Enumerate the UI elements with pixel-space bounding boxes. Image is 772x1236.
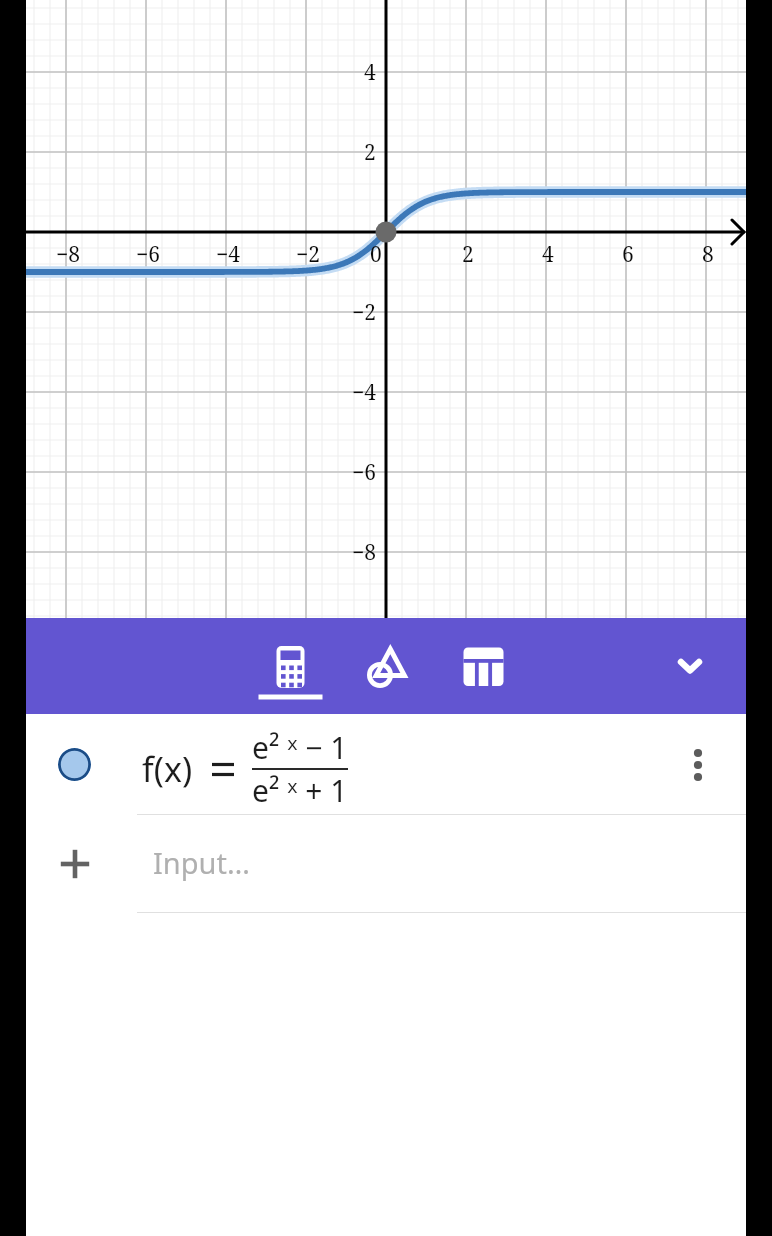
button[interactable]: Calculator [264,618,317,714]
staticText: Input… [153,843,250,882]
button[interactable]: Toggle visibility [26,714,746,815]
button[interactable]: More options [676,743,720,787]
button[interactable]: Add new input [54,843,96,885]
staticText: f(x) [142,746,193,792]
button[interactable]: Collapse toolbar [664,640,716,692]
button[interactable]: Table [457,618,510,714]
staticText: e² ˣ + 1 [252,770,348,811]
button[interactable]: Geometry [360,618,413,714]
button[interactable]: Add new input [26,815,746,913]
staticText: e² ˣ − 1 [252,727,348,768]
button[interactable]: Graphics view [26,0,746,618]
button[interactable]: Toggle visibility [58,748,91,781]
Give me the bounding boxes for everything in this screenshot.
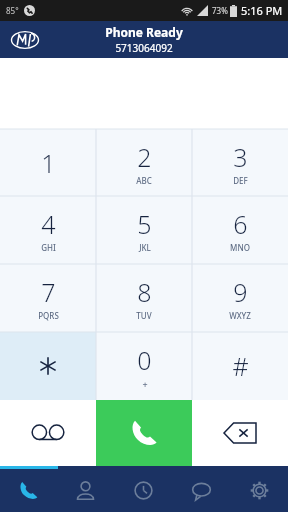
staticText: WXYZ — [229, 310, 251, 321]
staticText: # — [232, 349, 249, 383]
staticText: 9 — [233, 275, 248, 309]
staticText: 0 — [137, 343, 152, 377]
button[interactable]: Call — [96, 400, 192, 466]
button[interactable]: # — [192, 332, 288, 400]
staticText: 8 — [137, 275, 152, 309]
staticText: 4 — [41, 207, 56, 241]
staticText: JKL — [139, 242, 151, 253]
button[interactable]: 2 — [96, 129, 192, 196]
staticText: 7 — [41, 275, 56, 309]
staticText: 73% — [212, 5, 228, 16]
button[interactable] — [0, 332, 96, 400]
button[interactable]: Backspace — [192, 400, 288, 466]
button[interactable]: Messages — [172, 469, 230, 512]
button[interactable]: Logo — [10, 25, 40, 55]
staticText: TUV — [136, 310, 152, 321]
button[interactable]: 1 — [0, 129, 96, 196]
button[interactable]: Contacts — [57, 469, 114, 512]
staticText: ABC — [136, 175, 152, 186]
button[interactable]: Dialer — [0, 469, 57, 512]
staticText: 85° — [6, 5, 19, 16]
staticText: 2 — [137, 140, 152, 174]
button[interactable]: 7 — [0, 264, 96, 332]
button[interactable]: 6 — [192, 196, 288, 264]
button[interactable]: Recents — [114, 469, 172, 512]
button[interactable]: 4 — [0, 196, 96, 264]
staticText: DEF — [233, 175, 248, 186]
button[interactable]: 5 — [96, 196, 192, 264]
button[interactable]: 0 — [96, 332, 192, 400]
button[interactable]: Settings — [230, 469, 288, 512]
button[interactable]: 8 — [96, 264, 192, 332]
staticText: 1 — [41, 146, 56, 180]
staticText: 6 — [233, 207, 248, 241]
button[interactable]: 3 — [192, 129, 288, 196]
staticText: MNO — [230, 242, 250, 253]
staticText: 5713064092 — [115, 41, 173, 55]
button[interactable]: 9 — [192, 264, 288, 332]
button[interactable]: Voicemail — [0, 400, 96, 466]
staticText: + — [142, 378, 148, 390]
staticText: PQRS — [38, 310, 59, 321]
staticText: 3 — [233, 140, 248, 174]
staticText: 5 — [137, 207, 152, 241]
staticText: Phone Ready — [105, 24, 183, 40]
staticText: GHI — [41, 242, 56, 253]
staticText: 5:16 PM — [241, 3, 283, 18]
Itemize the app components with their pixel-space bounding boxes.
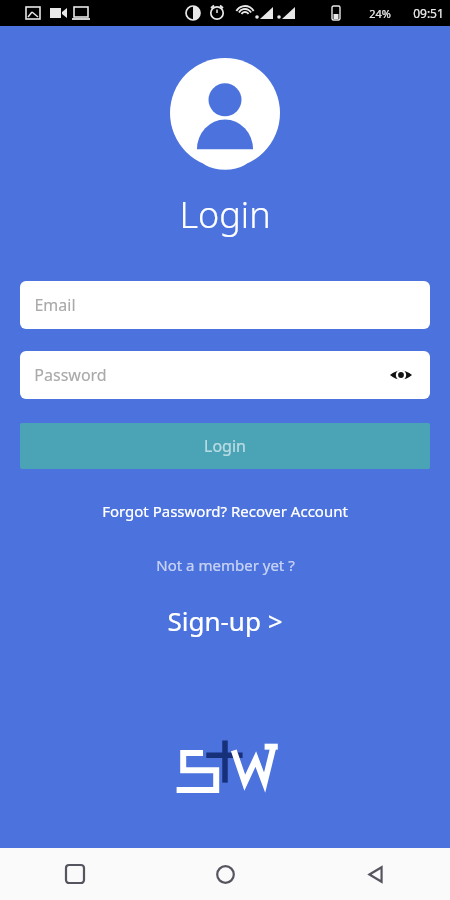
staticText: Password [34, 364, 107, 386]
button[interactable]: Sign-up > [155, 599, 295, 642]
staticText: 09:51 [413, 5, 444, 21]
button[interactable]: Email [20, 281, 430, 329]
button[interactable]: Forgot Password? Recover Account [92, 497, 358, 525]
button[interactable]: Recent apps [0, 848, 150, 900]
button[interactable]: Back [300, 848, 450, 900]
staticText: Login [204, 435, 246, 457]
staticText: 24% [369, 6, 391, 21]
staticText: Email [34, 294, 76, 316]
staticText: Not a member yet ? [156, 555, 295, 575]
button[interactable]: Password [20, 351, 430, 399]
staticText: Login [179, 190, 271, 239]
button[interactable]: Login [20, 423, 430, 469]
button[interactable]: Show password [386, 360, 416, 390]
staticText: Sign-up > [167, 603, 283, 638]
staticText: Forgot Password? Recover Account [102, 501, 348, 521]
button[interactable]: Home [150, 848, 300, 900]
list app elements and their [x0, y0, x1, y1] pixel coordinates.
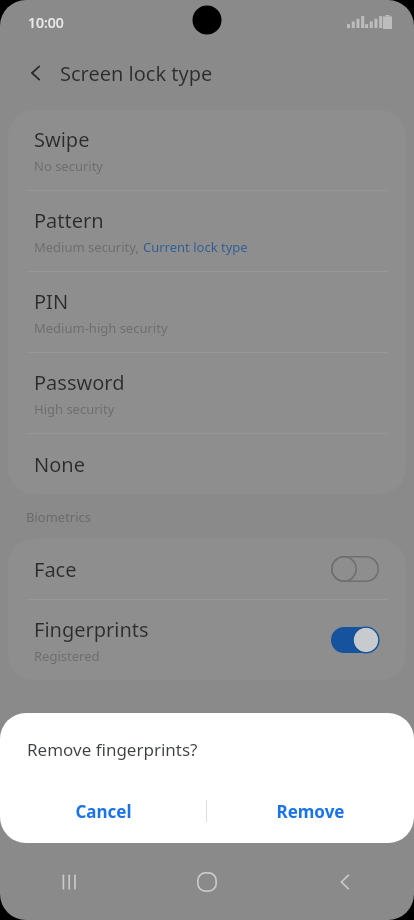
- button[interactable]: Face: [8, 539, 406, 599]
- button[interactable]: Toggle off: [326, 549, 384, 589]
- button[interactable]: Fingerprints: [8, 600, 406, 680]
- button[interactable]: Swipe: [8, 110, 406, 190]
- staticText: Face: [34, 556, 77, 583]
- button[interactable]: Toggle on: [326, 620, 384, 660]
- staticText: Registered: [34, 647, 100, 665]
- staticText: Pattern: [34, 207, 104, 234]
- button[interactable]: Cancel: [0, 785, 206, 837]
- button[interactable]: Remove: [207, 785, 414, 837]
- staticText: High security: [34, 400, 115, 418]
- button[interactable]: PIN: [8, 272, 406, 352]
- staticText: Medium-high security: [34, 319, 168, 337]
- staticText: Biometrics: [26, 508, 92, 526]
- staticText: Cancel: [75, 800, 132, 823]
- staticText: PIN: [34, 288, 69, 315]
- staticText: Medium security,: [34, 238, 143, 256]
- button[interactable]: Home: [138, 854, 276, 910]
- staticText: No security: [34, 157, 104, 175]
- button[interactable]: Pattern: [8, 191, 406, 271]
- staticText: Password: [34, 369, 125, 396]
- staticText: Current lock type: [143, 238, 248, 256]
- button[interactable]: Back: [276, 854, 414, 910]
- staticText: None: [34, 451, 85, 478]
- staticText: Swipe: [34, 126, 90, 153]
- staticText: Fingerprints: [34, 616, 149, 643]
- staticText: Screen lock type: [60, 60, 213, 87]
- button[interactable]: Back: [14, 51, 58, 95]
- button[interactable]: Password: [8, 353, 406, 433]
- staticText: 10:00: [28, 13, 64, 32]
- button[interactable]: None: [8, 434, 406, 494]
- staticText: Remove fingerprints?: [27, 738, 198, 761]
- staticText: Remove: [276, 800, 345, 823]
- button[interactable]: Recents: [0, 854, 138, 910]
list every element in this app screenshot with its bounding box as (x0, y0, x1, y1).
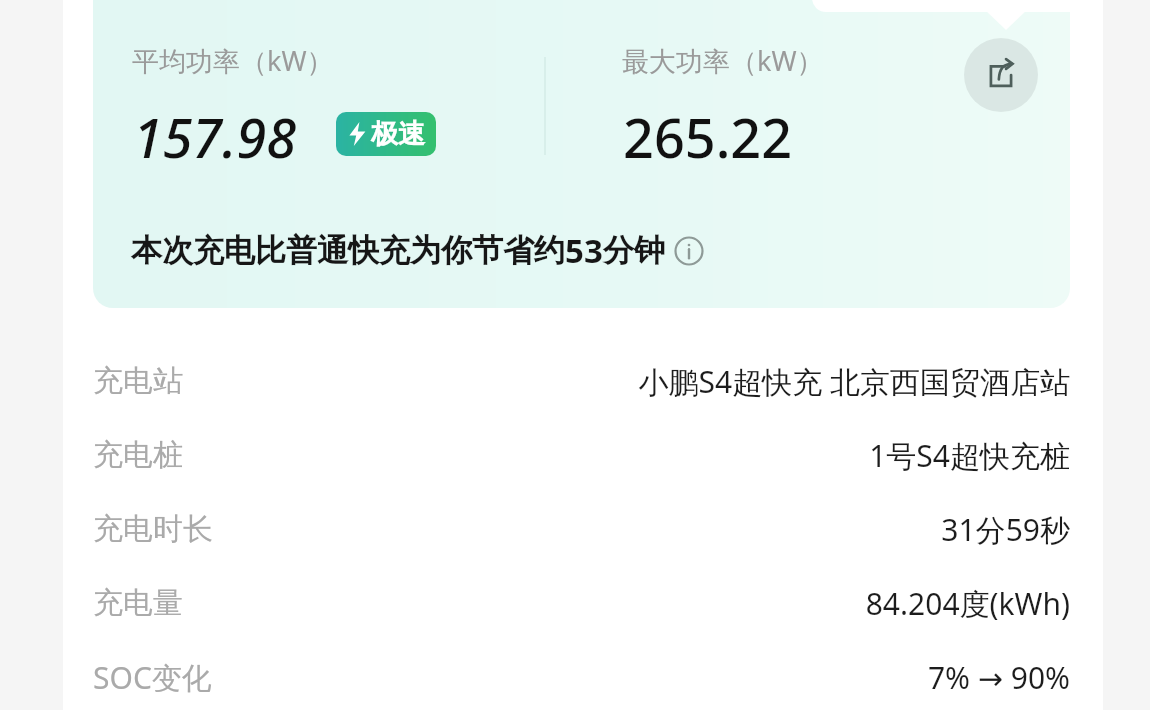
staticText: 小鹏S4超快充 北京西国贸酒店站 (638, 361, 1070, 402)
staticText: 充电量 (93, 584, 183, 622)
staticText: 充电桩 (93, 436, 183, 474)
staticText: 53 (565, 228, 603, 273)
staticText: 充电时长 (93, 510, 213, 548)
staticText: SOC变化 (93, 657, 212, 698)
button[interactable]: 极速 (347, 112, 425, 156)
button[interactable]: 充电时长 (93, 492, 1070, 566)
staticText: 极速 (371, 117, 425, 151)
staticText: 84.204度(kWh) (865, 583, 1070, 624)
staticText: 充电站 (93, 362, 183, 400)
button[interactable]: 平均功率（kW） (93, 0, 1070, 308)
button[interactable]: 充电站 (93, 344, 1070, 418)
staticText: 31分59秒 (941, 509, 1070, 550)
staticText: 分钟 (603, 231, 665, 270)
staticText: 7% → 90% (927, 657, 1070, 698)
staticText: 本次充电比普通快充为你节省约 (131, 231, 565, 270)
staticText: 最大功率（kW） (622, 42, 824, 79)
staticText: 1号S4超快充桩 (869, 435, 1070, 476)
button[interactable]: Info (674, 236, 704, 266)
staticText: 265.22 (623, 100, 793, 174)
staticText: 157.98 (133, 100, 297, 174)
button[interactable]: 充电桩 (93, 418, 1070, 492)
staticText: 平均功率（kW） (132, 42, 334, 79)
button[interactable]: 充电量 (93, 566, 1070, 640)
button[interactable]: Share (964, 38, 1038, 112)
button[interactable]: SOC变化 (93, 640, 1070, 710)
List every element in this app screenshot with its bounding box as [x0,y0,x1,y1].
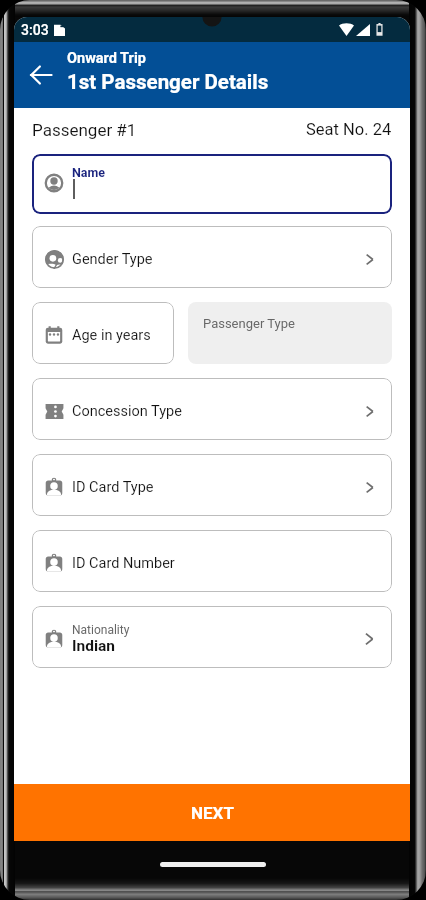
staticText: 3:03 [21,22,49,38]
staticText: Passenger Type [203,316,295,331]
button[interactable]: Concession Type [32,378,392,440]
button[interactable]: ID Card Type [32,454,392,516]
button[interactable]: Nationality [32,606,392,668]
staticText: ID Card Type [72,479,154,496]
staticText: Onward Trip [67,50,146,67]
staticText: Seat No. 24 [306,120,392,139]
staticText: Gender Type [72,251,153,268]
button[interactable]: Name [32,154,392,214]
button[interactable]: Back [19,53,63,97]
button[interactable]: Gender Type [32,226,392,288]
button[interactable]: Age in years [32,302,174,364]
staticText: Age in years [72,327,151,344]
staticText: Nationality [72,623,130,637]
button[interactable]: Passenger Type [188,302,392,364]
button[interactable]: NEXT [14,784,410,841]
staticText: Concession Type [72,403,182,420]
button[interactable]: ID Card Number [32,530,392,592]
staticText: NEXT [191,803,234,823]
staticText: Indian [72,637,116,655]
staticText: 1st Passenger Details [67,70,269,94]
staticText: Name [72,165,106,180]
staticText: Passenger #1 [32,120,137,140]
staticText: ID Card Number [72,555,175,572]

========================

ASSIGNMENT:
Each line that includes the string "Toggle" should be copied from the data.

SOLUTION BELOW:
button[interactable]: Toggle visibility [26,714,746,815]
button[interactable]: Toggle visibility [58,748,91,781]
- button[interactable]: Toggle off: [326, 549, 384, 589]
- button[interactable]: Toggle on: [326, 620, 384, 660]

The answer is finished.